Hello everyone, and welcome back to Strictly Average for more talk about the game we love; Magic: the Gathering. While I mostly write about Modern I do on occasion have other subjects to discuss. Today, with this new article series, there is something I have been wanting to talk about for awhile, and it feels like the right time to do it.
It happens to each of us, and lasts different lengths of time. For some it can be a few days or weeks, and for others it feels like an eternity.

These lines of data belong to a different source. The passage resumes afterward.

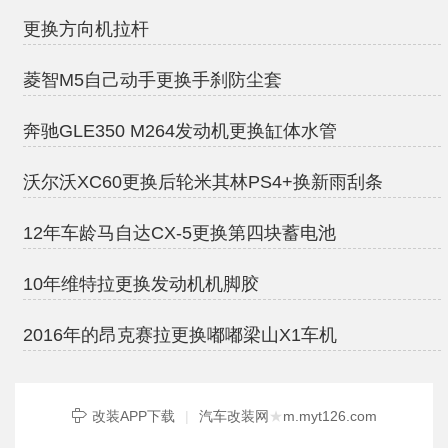
更换方向机拉杆
菱智M5自己动手更换手刹防尘套
奔驰GLE350 M264发动机更换缸体水管
沃尔沃XC60更换后轮米其林PS4+换新雨刮条
12年车龄马自达CX-5更换第四块蓄电池
10年维特拉更换发动机机脚胶
2016年的昂克赛拉更换嘟嘟梁山X1车机
改装APP下载
|
汽车改装网
★
m.myt126.com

No it’s not a card. It’s fatigue.
What do we mean by Fatigue in MTG?
While fatigue may not have the same overall meaning in Magic as it does in the real world, there are a lot of similarities. It is well known that exertion (both mentally and physically) can impact your whole body. If you go exercise for a few hours you’ll need a few moments before you can do something that requires mental effort. Play six rounds of Magic, and you’ll need to take a walk around the convention room, drink some water, and perhaps get a snack to help your physical body recover. It takes a toll on us all, but it could lead to other things.
The focus here is on the part of MTG Fatigue that leads to us not playing. This break can last different lengths of time for each of us; we are all different, have different needs, and have different things going on in our lives. Players taking breaks is not rare. I’m sure it happens more commonly than we realize. Some examples are:
- You need to construct a new deck after a card is banned or no longer banned.
- You go on vacation.
- You spend time with family.
- You’re sick.
These things aren’t what we want to recognize in ourselves as fatigue. Let’s take a look at a few points that I want to illustrate as possible causes of fatigue within Magic: the Gathering.
Possible causes of MTG Fatigue
How many times do you feel you are just going through the motions? Your results always end up in loses, and you ask yourself “Am I wasting my time?” While there is always a winner and loser in Magic, sometimes streaks of losing can do nothing but frustrate you, and eat at your willingness to continue playing. Sometimes trying to push past this can affect other aspects of your life from work, to relationships, to even your own health. Finally you put the cards back into the box and up on the shelf. Magic is a hobby with a high competitive level of play. Unless you are one of the lucky few who can compete at such a high level as to make a living off of it, you need to tread carefully if these frustrations begin to surface.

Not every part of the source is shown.